Semester of Degree Completion

1977

Thesis Director

Cary I. Knoop

Abstract

In order to create a work of art that has, for an unknown observer, as great a variety of meanings and interpretations as possible; the work must be of the sort that will allow any random observer to project their own experience into the work as its meaning and/or interpretation. The work of art created must present to the viewer a rich experience of mutually exclusive associations. For the work to be unlimited in associations, it must be free from any intentionally representative imagery on the part of the artist.

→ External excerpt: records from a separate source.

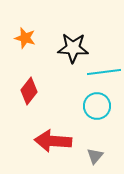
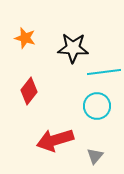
red arrow: moved 2 px right, 1 px up; rotated 21 degrees counterclockwise
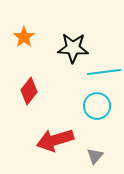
orange star: moved 1 px left, 1 px up; rotated 20 degrees clockwise
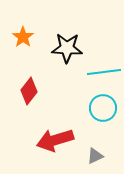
orange star: moved 1 px left
black star: moved 6 px left
cyan circle: moved 6 px right, 2 px down
gray triangle: rotated 24 degrees clockwise
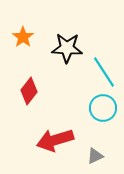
cyan line: rotated 64 degrees clockwise
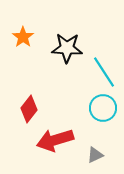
red diamond: moved 18 px down
gray triangle: moved 1 px up
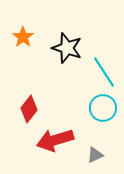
black star: rotated 16 degrees clockwise
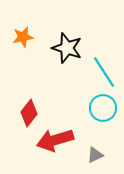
orange star: rotated 25 degrees clockwise
red diamond: moved 4 px down
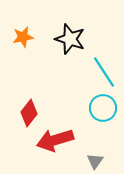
black star: moved 3 px right, 9 px up
gray triangle: moved 6 px down; rotated 30 degrees counterclockwise
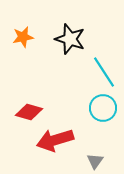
red diamond: moved 1 px up; rotated 68 degrees clockwise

In other words, the work should be abstract to the degree of non-objectivity.

Non-objective art form is capable of conveying a wide variety of mutually exclusive sensations, meanings and abstract concepts by association in a single piece of work. The non-objective artist's concern is with the elements of visual art (color, shape, line, etc.) and with the creation of an art form that is merely the presentation of these elements. Associations are inevitable events, no matter how vague or indiscreet they may be. This is made possible by the way in which we see things according to their visual characteristics. These visual characteristics are synonymous with the elements of visual art. If they are used in such a manner as to have no direct orientation with the representation of some particular aspect of our environment or one's experience, then the work of art can be said to be non-objective.

Because of the close association between the visual characteristics of what we see and the elements of visual art, non-objective form is easily associated with some aspect of the viewer's experience even if only in the most elusive fashion of having been left in the emotive state, undefined and/or undefinable by reason. The variety of associations made possible by the work should be as infinite as the number of observers. Obviously, then, the artist whose goal it is to create such a work of art as this must concentrate his/her efforts on methodology by leaving meaning, interpretation, intellectual discourse, and the configuration of imagery to chance or accidental events. The artist must work according to a system that has absolutely nothing to do with the direct representation of anything in particular, but, has everything to do with something in general. This is non-objective expression and it is this expression that causes the work to communicate in the fashion of an art form.

I call this the Image of Chance. The Three-dimensional Image of Chance is that expression which exists in all possible dimensions.